Distracted by wars in Iraq and Afghanistan, it was only in a landmark speech by Secretary of State Hillary Clinton at Asean in July 2010 that the US expressed its interest in maintaining freedom of navigation in the South China Sea, and in having disputed adjudicated through international law. Following that speech, the Obama administration announced a "pivot" back to South East Asia.
Moving closer to Vietnam was a core part of that. In 2016, during a state visit to Hanoi, President Barack Obama announced the lifting of all restrictions on sales of military equipment to Vietnam, ending the last legacy of the Vietnam War.

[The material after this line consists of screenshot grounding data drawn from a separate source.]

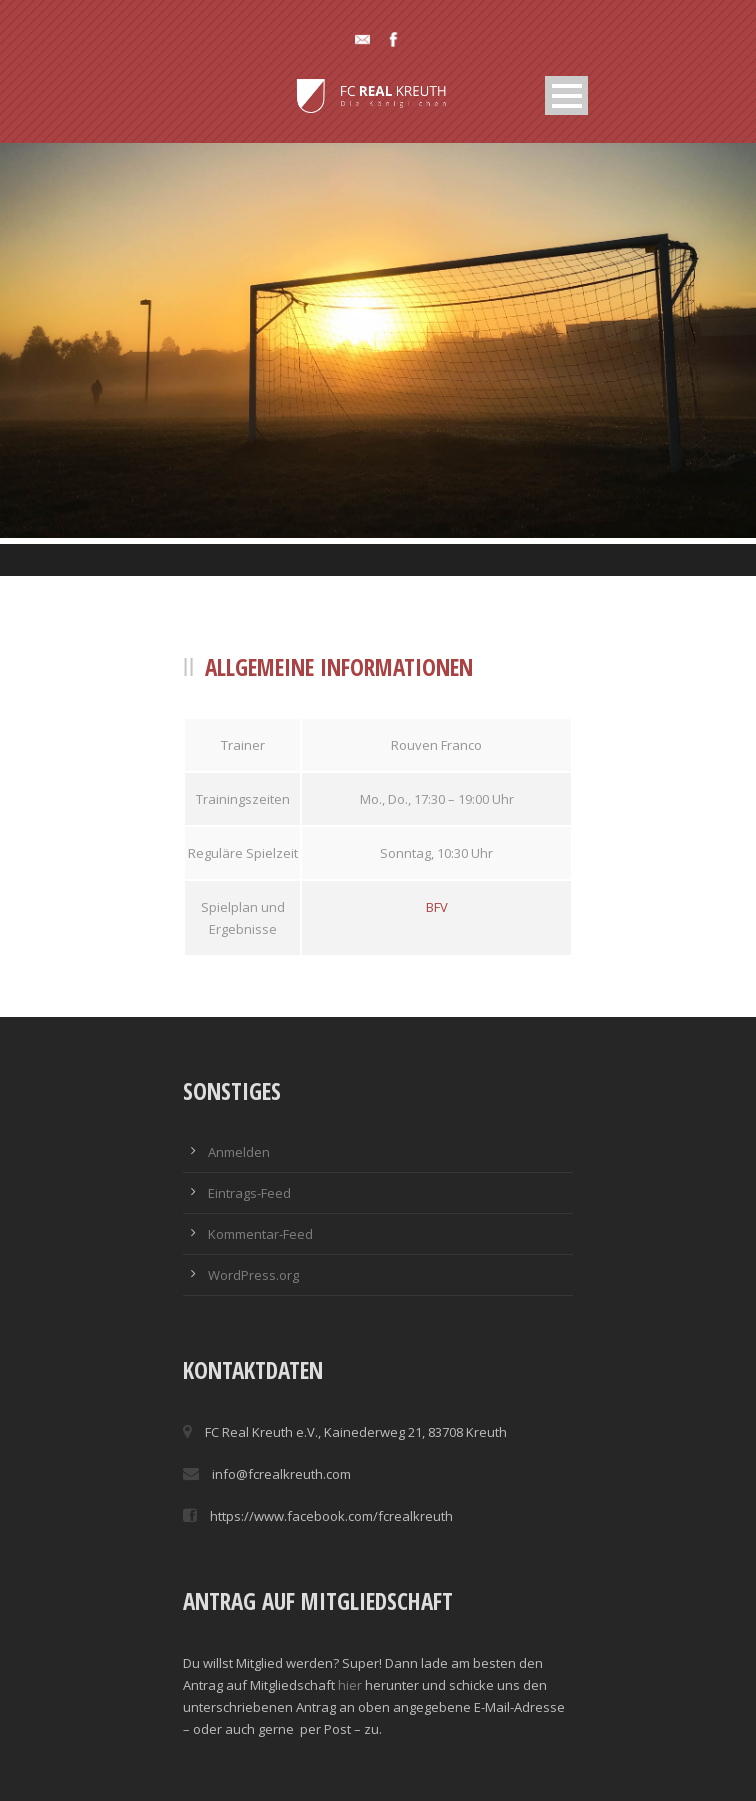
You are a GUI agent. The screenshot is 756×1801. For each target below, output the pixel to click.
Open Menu (566, 95)
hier (350, 1685)
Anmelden (239, 1152)
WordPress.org (253, 1275)
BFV (437, 907)
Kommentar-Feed (260, 1234)
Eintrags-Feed (249, 1193)
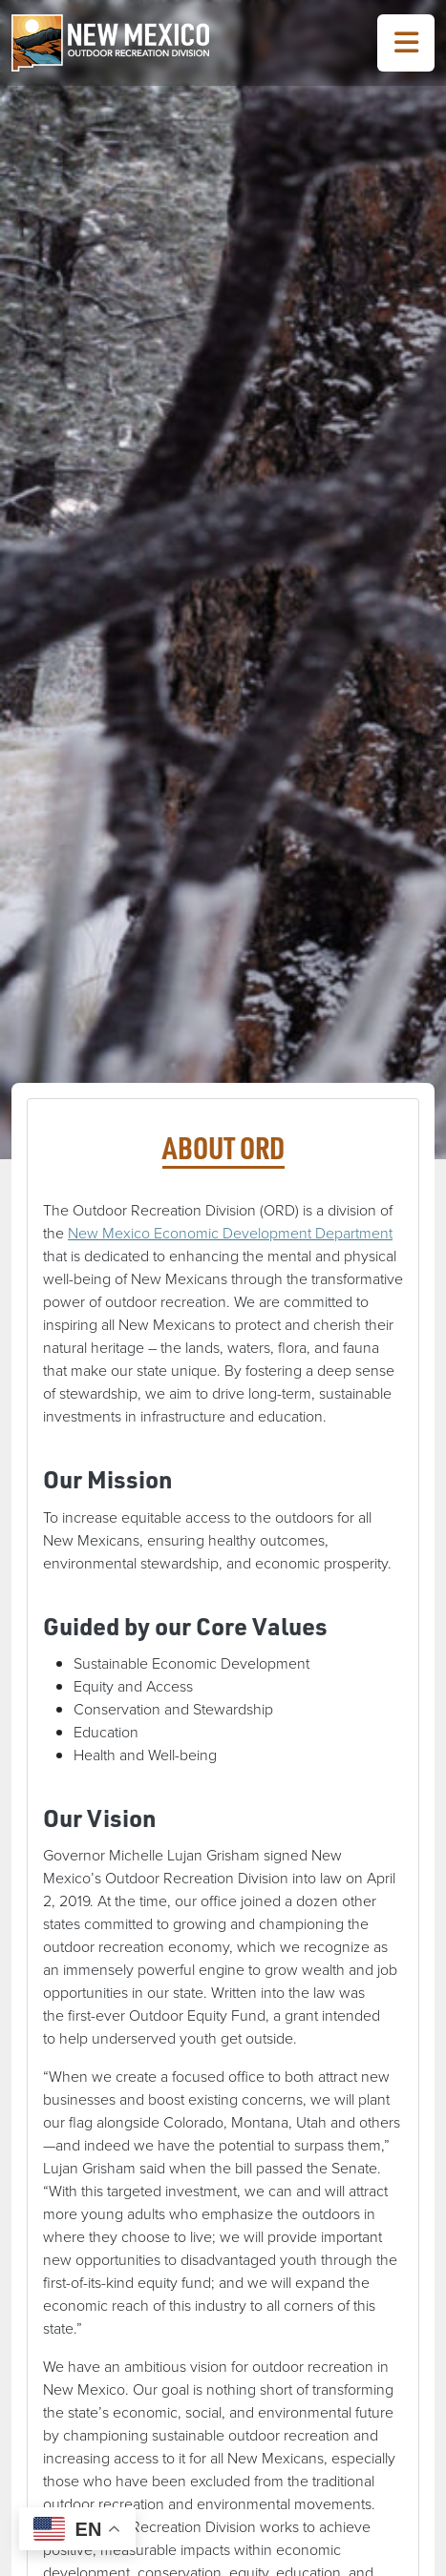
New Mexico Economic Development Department (230, 1233)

Vietnam was also party to the Trans-Pacific Partnership, a proposed free trade group of 12 countries championed by President Obama as a way of projecting US influence and values in a region where it had been losing ground to China. So the decision by President Donald Trump to abandon the TPP was a blow to Vietnam, a strong beneficiary from the deal. Undeterred, Prime Minister Nguyen Xuan Phuc made sure he was the first South East Asian leader to visit President Trump in Washington in May last year, and then hosted him during the APEC summit in November.
Keeping the US engaged is still a priority for Vietnam, part of a sophisticated and subtle web of diplomatic initiatives aimed at making its friendships as close as they can be without antagonising its all-important relationship with China.
The US does not yet have a strategic partnership with Vietnam. But the US military has been exploring new areas of co-operation with its Vietnamese counterparts.
So far these have largely been in non-traditional aspects of defence, like peace-keeping and disaster response. There has been no talk yet of the kinds of joint military exercises the US conducts with allies like Japan, South Korea and the Philippines, nor has Vietnam shown any interest yet in acquiring significant US military hardware. Such a move might be viewed as a provocation by China, something the current communist leadership in Vietnam will choose to avoid.
The presence of a US aircraft carrier in Danang, one which will be conducting so-called "freedom of navigation" passages through the disputed areas of the South China Sea, also sends a potentially provocative message to China - but only a symbolic one.
To date US expressions of concern over China's actions in the sea have had no discernable impact on the construction of military facilities there.
The US carrier strike group looks impressive, but it is not clear what it can actually do to restrain China. Even as Vietnam's top brass enjoy watching the full might of the superpower they once fought now paying court as a would-be ally, they must remain mindful of the continuing historic shift in the balance of power in their region away from the United States, in favour of China.